The Historikerstreit (German: [hɪsˈtoːʁɪkɐˌʃtʁaɪt] , "historians' dispute")[1] was a dispute in the late 1980s in West Germany between conservative and left-of-center academics and other intellectuals about how to incorporate Nazi Germany and the Holocaust into German historiography, and more generally into the German people's view of themselves.[2] The dispute was initiated with the Bitburg controversy, which related to a commemorative service at a German military cemetery where members of the Waffen-SS were buried. The service was attended by President of the United States Ronald Reagan, who had been invited by the West German Chancellor Helmut Kohl. The Bitburg ceremony was widely interpreted in Germany as the beginning of the "normalization" of the nation's Nazi past, and inspired a slew of criticisms and defenses that made up the initiating arguments of the Historikerstreit. The dispute quickly outgrew the initial context of the Bitburg controversy, however, and became a series of broader historiographic, political, and critical debates about how the episode of the Holocaust should be understood in Germany's history and identity.

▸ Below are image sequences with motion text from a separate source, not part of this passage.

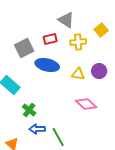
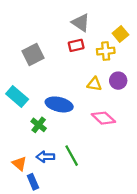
red rectangle: (50, 39) -> (76, 45), moved
yellow cross: (78, 42) -> (106, 51), moved
blue ellipse: (47, 65) -> (59, 104), moved
blue arrow: (37, 129) -> (45, 157), moved

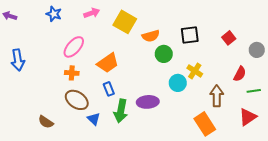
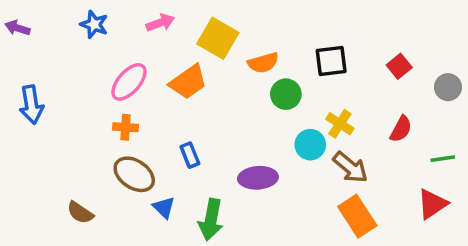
orange trapezoid: (108, 63) -> (188, 82), moved
red semicircle: (240, 74) -> (401, 129), moved
brown arrow: (217, 96) -> (350, 167), moved, turned 130
green arrow: (121, 111) -> (211, 220), moved

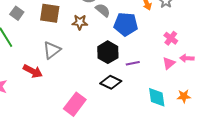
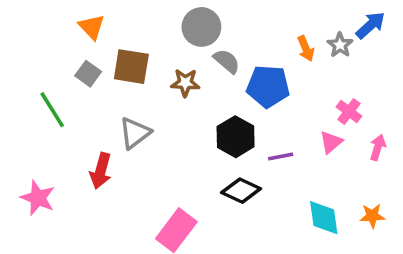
gray square: (17, 13) -> (88, 74), moved
pink arrow: (187, 58) -> (378, 147), turned 104
pink triangle: (169, 63) -> (331, 142), moved
red arrow: (33, 71) -> (101, 171), turned 78

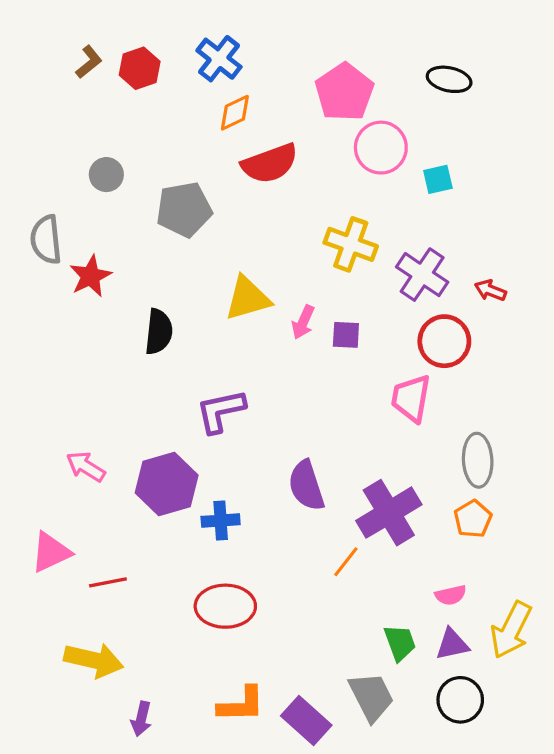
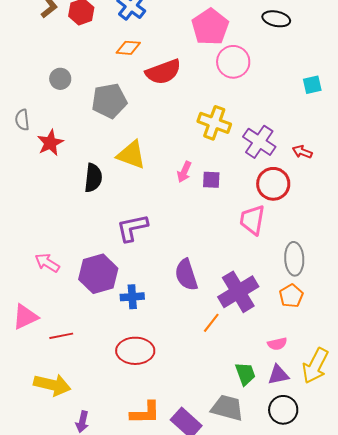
orange diamond: (235, 113) -> (128, 48), moved, turned 30
cyan square: (438, 179) -> (312, 85), moved
gray semicircle: (46, 240) -> (22, 120), size x0.7
yellow triangle: (248, 298) -> (131, 155), moved, turned 36
gray trapezoid: (371, 697) -> (227, 408), turned -48

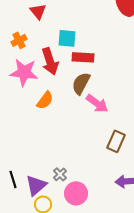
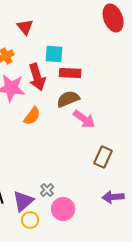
brown semicircle: (81, 83) -> (68, 99), turned 40

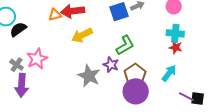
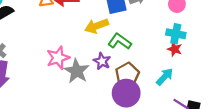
yellow arrow: (82, 35) -> (97, 26), moved
green L-shape: (125, 45) -> (120, 41), turned -120
pink star: (37, 59) -> (58, 58), moved

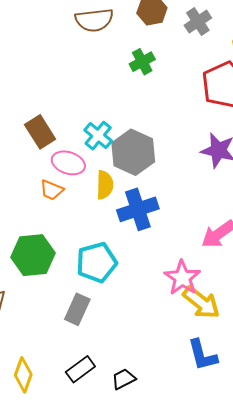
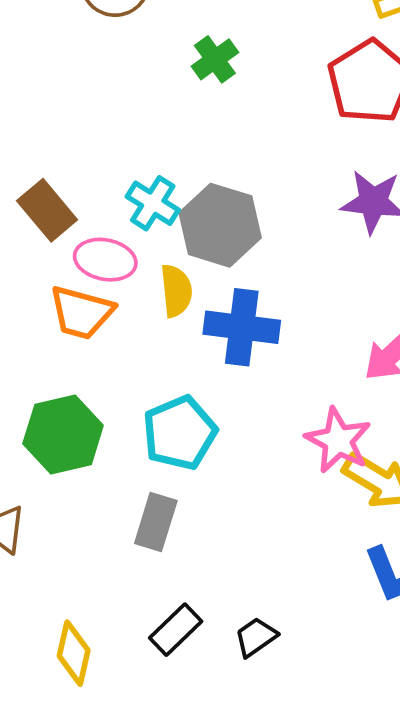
orange trapezoid: (52, 190) -> (81, 312), size x1.5
blue cross: (138, 209) -> (242, 327), turned 33

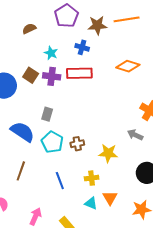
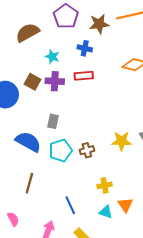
brown semicircle: (29, 29) -> (28, 33), size x1.6
red rectangle: (79, 73) -> (84, 76), size x0.7
cyan pentagon: (52, 142) -> (60, 150), turned 30
yellow star: (108, 153) -> (121, 141), moved
blue line: (60, 181) -> (70, 205), moved

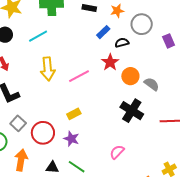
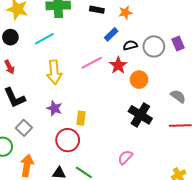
gray circle: (142, 24) -> (154, 46), moved
pink line: (79, 76) -> (92, 63), moved
gray semicircle: (152, 84) -> (178, 96), moved
yellow rectangle: (74, 114) -> (81, 118), turned -56
red circle: (43, 133) -> (68, 140), moved
purple star: (71, 139) -> (54, 108), moved

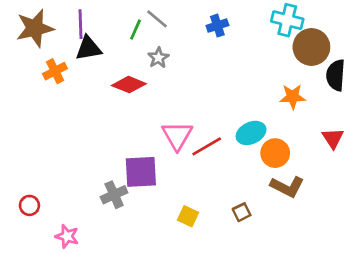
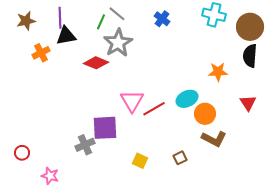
blue cross: (217, 26) -> (162, 19), turned -35
brown star: (35, 28) -> (26, 21), size x0.7
brown circle: (311, 47) -> (250, 27), moved
gray star: (158, 58) -> (118, 43), size x1.8

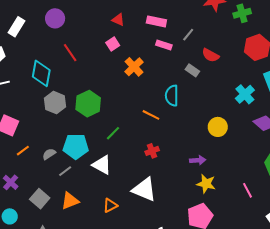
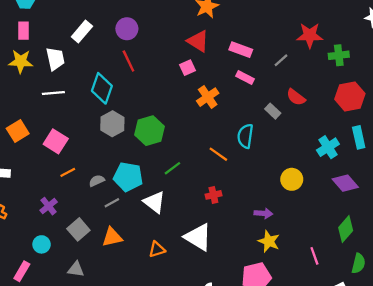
red triangle: (118, 20) -> (198, 41), size x1.5
gray line: (188, 35) -> (281, 60), moved
red line: (70, 53) -> (128, 61), moved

The position taken by conservative intellectuals, most prominently Ernst Nolte, was that the Holocaust was not unique and therefore Germans should not bear any special burden of guilt for the "Final Solution to the Jewish Question".[3][4] Nolte argued that there was no moral difference between the crimes of the Soviet Union and those of Nazi Germany, and that the Nazis acted as they did out of fear of what the Soviet Union might do to Germany.[5] Others argued that the memory of the Nazi era could not be "normalized" and be a source of national pride,[6] and that it echoed Nazi propaganda.[7] Other central questions and topics debated within the dispute included the singularity of the Holocaust, the functionalist and intentionalist models of the Holocaust, methodological approaches to historiography, the political utility of history, the question of whether the Holocaust ought to be studied comparatively, and ethics of public commemorations of history.
The debate attracted much media attention in West Germany, with its participants frequently giving television interviews and writing op-ed pieces in newspapers. It flared up again briefly in 2000 when Nolte, one of its leading figures, was awarded the Konrad Adenauer Prize for science.[8]